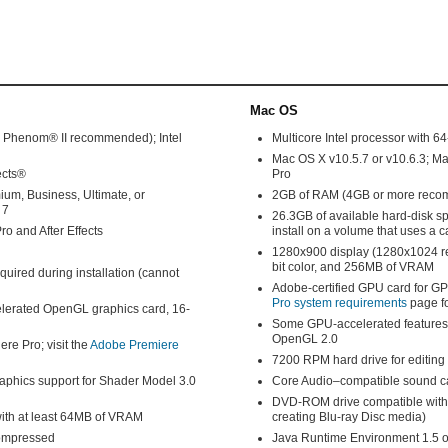
Mac OS
D Phenom® II recommended); Intel
Multicore Intel processor with 64
Mac OS X v10.5.7 or v10.6.3; M
ects®
Pro
m, Business, Ultimate, or
2GB of RAM (4GB or more rec
 7
26.3GB of available hard-disk spa
o and After Effects
install on a volume that uses a 
1280x900 display (1280x1024 r
bit color, and 256MB of VRAM
equired during installation (cannot
Adobe-certified GPU card for GP
Pro system requirements
page fo
lerated OpenGL graphics card, 16-
Some GPU-accelerated features 
OpenGL 2.0
re Pro; visit the
Adobe Premiere
7200 RPM hard drive for editin
phics support for Shader Model 3.0
Core Audio–compatible sound c
DVD-ROM drive compatible with d
with at least 64MB of VRAM
creating Blu-ray Disc media)
compressed
Java Runtime Environment 1.5 o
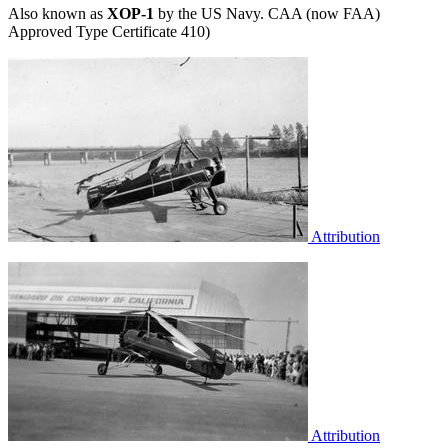
Also known as
XOP-1
by the US Navy. CAA (now FAA)
Approved Type Certificate 410)
Attribution
Attribution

--------------------

• _Work item_
A verbatim copy of the records above, without pictures, is required.

• _Response to the exercise_
Mac OS
D Phenom® II recommended); Intel
Multicore Intel processor with 64
Mac OS X v10.5.7 or v10.6.3; M
ects®
Pro
m, Business, Ultimate, or
2GB of RAM (4GB or more rec
 7
26.3GB of available hard-disk spa
o and After Effects
install on a volume that uses a 
1280x900 display (1280x1024 r
bit color, and 256MB of VRAM
equired during installation (cannot
Adobe-certified GPU card for GP
Pro system requirements
page fo
lerated OpenGL graphics card, 16-
Some GPU-accelerated features 
OpenGL 2.0
re Pro; visit the
Adobe Premiere
7200 RPM hard drive for editin
phics support for Shader Model 3.0
Core Audio–compatible sound c
DVD-ROM drive compatible with d
with at least 64MB of VRAM
creating Blu-ray Disc media)
compressed
Java Runtime Environment 1.5 o
Also known as
XOP-1
by the US Navy. CAA (now FAA)
Approved Type Certificate 410)
Attribution
Attribution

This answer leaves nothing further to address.